Mon chevalier servant
Je
connais Levy depuis l’école. Pour être plus précise, il a pris ma
défense dans la cour de récréation alors qu’un plus grand voulait me
piquer mon goûter. J’étais au CE2. Il était au CM1. Il est devenu mon
héros ce jour-là. Vous connaissez ce sentiment qui vous fait remarquer à
compter de l’instant où vous remarquez quelqu’un ou quelque chose, la
personne ou la chose partout ailleurs ? Il s’est produit exactement ça à
compter de mon sauvetage. J’ai découvert que nous habitions dans le
même quartier, que nos familles se rendaient à la messe de 10 heures et
qu’il arrivait à l’école peu avant moi. Il était partout.
« Le réel jeu amoureux a débuté en classe de première. J’étais enfin sa petite amie. Le monde m’appartenait »
Je
n’avais que 6 ans mais déjà une idée bien en tête : ne pas quitter
Levy. Avec le recul, cela parait fou mais j’ai toujours eu cette pensée
et je ne l’ai jamais lâché. J’ai fait des pieds et des mains pour être
dans le même collège que lui. Ma maman ne comprenait pas mon obstination
à aller si loin. Elle avait fini par céder devant ma grande insistance
et ma promesse de lui ramener des notes qui les rendraient fiers. Je le
suivais comme son ombre et mon attitude n’a jamais semblé le déranger.

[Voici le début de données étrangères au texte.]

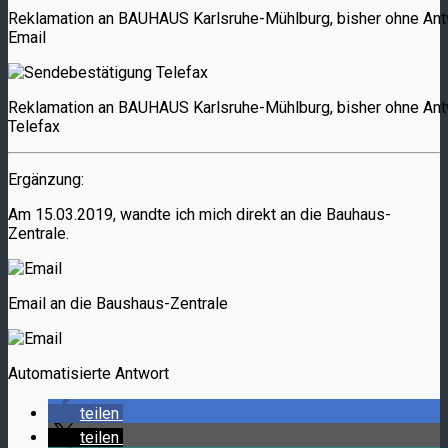
Reklamation an BAUHAUS Karlsruhe-Mühlburg, bisher ohne Ant
Email
Reklamation an BAUHAUS Karlsruhe-Mühlburg, bisher ohne Ant
Telefax
Ergänzung:
Am 15.03.2019, wandte ich mich direkt an die Bauhaus-
Zentrale.
Email an die Baushaus-Zentrale
Automatisierte Antwort
teilen
teilen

Le réel jeu amoureux a débuté en classe de première. J’étais enfin sa
petite amie. Le monde m’appartenait. Grâce à Hi5 qui venait d’être
popularisé, j’ai étalé mon bonheur au monde.
Une brève séparation
La
suite est de l’histoire. Il y a bien eu ces 2 ans de vive tension. Il
avait été admis dans une école de Commerce en France ce qui était en
même temps génial et l’enfer. Je suis très possessive et cet éloignement
forcé m’avait fait péter les plombs à plusieurs reprises. Il avait
demandé une pause. Étant moi-même à bout de force, j’avais accepté.
Officiellement, nous n’avions eu personne d’autres pendant cette
période. Officieusement, il y avait eu André, Charles et Malick. Je
suppose que de son côté aussi. Nous n’en avons jamais reparlé et de
toutes les façons, pour en dire quoi. Nous n’étions plus ensemble.
Chacun était libre.
« Je n’ai pas imaginé un seul instant que je pouvais dire non. »
Il
est rentré directement après son Master pour rejoindre l’entreprise de
son père et notre histoire a repris comme s’il n’y avait jamais eu de
coupure. Deux jours après son retour, il est passé me voir à la maison
avec un gigantesque DONUT, mon dessert préféré et c’était reparti. La
suite attendue et logique de ce qu’on vivait était le mariage. Tous nous
y poussaient : « c’est pour quand cette demande ? », « tu sais que le
tailleur de ta maman n’est pas rapide et qu’il faut s’y prendre tôt »,
« il attend quoi ? ». J’avais 24 ans quand il m’a demandé en mariage. Je
n’ai pas imaginé un seul instant que je pouvais dire non, alors j’ai
dit oui.
« J’aime Levy mais est-ce de cet amour qui fait le socle d’un mariage ? »
Les
semaines ont passé. Les mois ont passé. Les questions ont commencé et
persisté : J’aime Levy mais est-ce de cet amour qui fait le socle d’un
mariage ? Avais-je fait un choix libre ou avais-je suivi le courant ?
Avait-il réfléchi en dehors de toute pression ? J’avais aussi découvert
un livre qui me bouleversait au plus haut point. Bien sûr, je ne lui ai
rien dit et j’espère que mon attitude envers lui ne laisse rien paraître
de mon trouble. Cela fait moins d’un an que j’ai dit « oui » devant
tout le monde, je devrais être en train de profiter comme mes autres
amies qui sont passé par là, hélas non !
« Les questions sont toujours là et j’avance dans un épais brouillard. »
Et si ?
Levy
est un bel homme au grand cœur avec ses défauts. Puis, il y a moi. Moi
qui oscille entre des jours où je donnerais tout pour lui et ces
jours-là, rien n’est trop beau, trop insurmontable et d’autres jours où
je trouve que je ne le mérite pas, et qu’il s’est trompé, et qu’un matin
il va réaliser sa bêtise. Parce contrairement à ce qu’on pourrait
penser, je n’ai personne d’autre en vue. Je doute simplement de ma
capacité à faire fonctionner notre mariage. Se dire oui pour l’éternité.
A quoi on a pensé ? Y avait t-on pensé ? J’ai longtemps hésité avant
d’en parler à qui ce soit. Ma mère, la seule à qui je me suis ouverte,
ne m’a pas comprise. Depuis je me tais et je souris. Les questions sont
toujours là et j’avance dans un épais brouillard.